Search This Blog

Wednesday, February 17, 2016

Sorry Seems To Be The Hardest Word

The Shame Monster. Of course!
Yeah. Too true, too damn often!

From Jezebel:
Being called out on your shit is the worst. It can be humiliating, frustrating, and hurtful. When it happens, the natural reaction is often to be dismissive, defensive, or to complain that the other party just "doesn't get it/you/jokes". I say, go with that feeling. Because if lots of people are telling you that you're dead wrong, you definitely don't want to stop and examine why that is. It's like my dad says, "Sorry if you don't like hearing the truth, but...”
You know, your basic republican non-apology “apology.” My remarks were not meant to be insulting. I’m sorry if anyone misunderstood.

What’s so hard about saying a nice, clean, genuine I’m sorry? It just means that we admit that that we fucked up. For some of us, being wrong (admitting it and apologizing) feels like an indictment of our entire blessed character. The big bad SHAME Monster comes flying in. I understand. Like TOTALLY. I used to duck my responsibility for ill chosen words and stupid behavior too. Accepting my well deserved blame, being in the wrong freaked me out. I figured I’d be kicked off Friend Island permanently for even the smallest of infractions. Best not to cop to the crime, eh?

Ho, ho, ho, NOT so! The first time I offered up a clean, non-defensive mea culpa was revelational. Not only was I forgiven (immediately!) but my friend and I moved on, past the dreadful event. My hurtful words or deeds weren’t held over me like a buddy version Sword of Damocles. FABULOUS! A brill learning experience is what it was. Not everyone who's visited by the Shame Monster gets this though.
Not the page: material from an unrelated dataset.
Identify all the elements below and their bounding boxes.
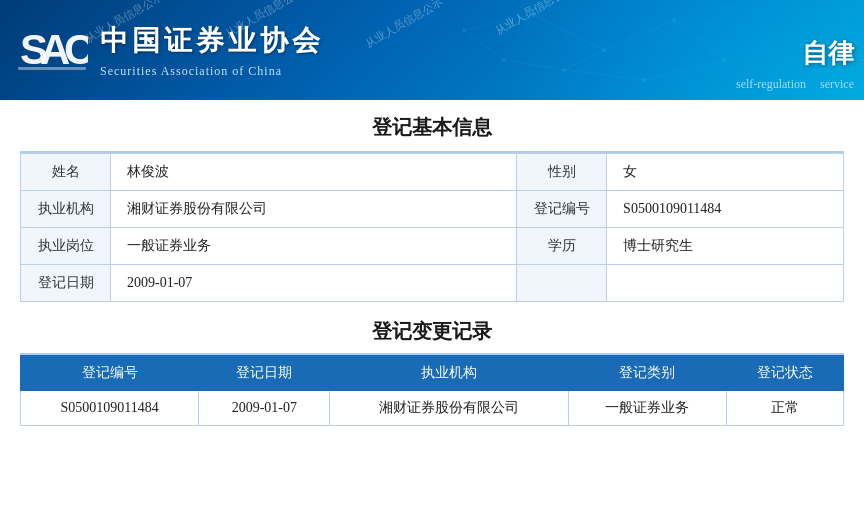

If the Insulter is the stone oblivious type it's unlikely the Insultee’s gonna see any remorse action coming their way. That rascally antagonizer might be the sort with a diamond hard I’m-always-right carapace. You might actually hear them recite that Marilyn Monroe line.

Honest to Bast someone once proudly proclaimed that to me. It was all I could do to keep myself from snapping Babe, you’re not a bad person but you’re no Monroe. Grow the fuck up and take responsibility for your egregious shit! But I didn’t. No point. My words would never have gotten past her armor.

One twist on the non-apology apology is the You know me better than that or You know I would never do/say something like that defense. What this does is turn the sitch around so the person who was insulted or taken advantage of ends up apologizing. Oh you’re right, I know you didn’t mean that the way it sounded. Of course you’d NEVER take advantage...

                                                                                          Yeah, that shit don’t fly.
I may know a person very well BUT, at the same time, I fully understand that we pathetic humans are entirely capable of dimwitted behavior with our loved ones. As much as the friend may love and respect me/you, he/she just didn’t think through their actions or words before putting worst foot forward.

My pal Joe says that I’m very direct. It’s true. I’m not, generally, shy about calling out friends, strangers and co-workers on bullshit behavior. At the same time, I’m not inclined to confront certain people. Why not? History. It's shown that they don’t respond as I'd wish—non-defensive open hearted discussion isn’t possible. Not, for whatever reason, with me at any rate.

Just FYI—the only ones who get to walk all over me with impunity are Coco and Rocco. I fucking KNOW who’s the boss of me!